Письмо
– Как мило! Я, между прочим, вчера ужин тебе приготовил!
– Яичницу с картошкой пожарил? – усмехнулась Тина. – Если, по-твоему, в этом и заключается роль мужа, ты глубоко заблуждаешься.
Рик тяжело дышал, сжав кулаки, но Тина не унималась. Ей никогда прежде не удавалось набраться духу и дать ему отпор, и она чувствовала небывалый прилив сил.
– Тебе нужна помощь, Рик, и я не могу тебе ее дать.
Он резко вскочил на ноги и, перегнувшись через стол, схватил ее за волосы.
– У тебя кто-то есть, да? Кто он? Я убью его, а потом убью тебя.
Тина смело смотрела ему в глаза.
– Никого нет, Рик. Как ты не можешь понять: я ухожу из-за тебя! Никто в этом не виноват, кроме тебя.
Он разжал руку.
– Тина, ну зачем ты меня выводишь, – сказал он упавшим голосом. – Пожалуйста, не уходи. Ты мне нужна.
Тина сняла с вешалки пальто и подняла чемоданчик.
– Уже собралась? Вот стерва! И как долго ты это планировала?
– Ох, даже не знаю. Может, с того дня, как мне зашивали бровь – после того, как ты врезал мне по лицу.
– Я не виноват, просто кольцо попало…
– Или с того дня, как ты разбил мне кулаком губу, или затушил сигарету о мою руку, с того дня, как ты впервые изнасиловал меня или украл мои деньги, чтобы сделать ставку. С треклятого дня нашей свадьбы!

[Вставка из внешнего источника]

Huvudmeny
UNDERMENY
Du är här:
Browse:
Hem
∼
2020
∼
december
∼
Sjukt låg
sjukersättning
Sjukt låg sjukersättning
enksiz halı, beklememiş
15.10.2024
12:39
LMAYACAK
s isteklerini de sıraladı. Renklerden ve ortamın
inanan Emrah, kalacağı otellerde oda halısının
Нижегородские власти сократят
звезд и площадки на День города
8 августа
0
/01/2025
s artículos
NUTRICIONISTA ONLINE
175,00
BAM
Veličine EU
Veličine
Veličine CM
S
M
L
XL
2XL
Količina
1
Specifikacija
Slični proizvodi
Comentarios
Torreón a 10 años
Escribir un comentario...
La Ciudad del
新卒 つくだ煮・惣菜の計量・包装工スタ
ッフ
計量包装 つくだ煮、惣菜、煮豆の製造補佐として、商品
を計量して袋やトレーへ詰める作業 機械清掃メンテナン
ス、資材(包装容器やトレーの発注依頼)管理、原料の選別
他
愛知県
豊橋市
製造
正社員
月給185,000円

Мне продолжать?
Произнеся все это вслух впервые в жизни, Тина почувствовала, как к ней возвращаются давно погребенные внутренние силы, а вместе с ними – уверенность в том, что она просто обязана покинуть этот дом, иначе ей не сохранить ни рассудок, ни жизнь.
Уверенным шагом Тина направилась в прихожую, решительно распахнула дверь и с высоко поднятой головой переступила порог, ни разу не обернувшись.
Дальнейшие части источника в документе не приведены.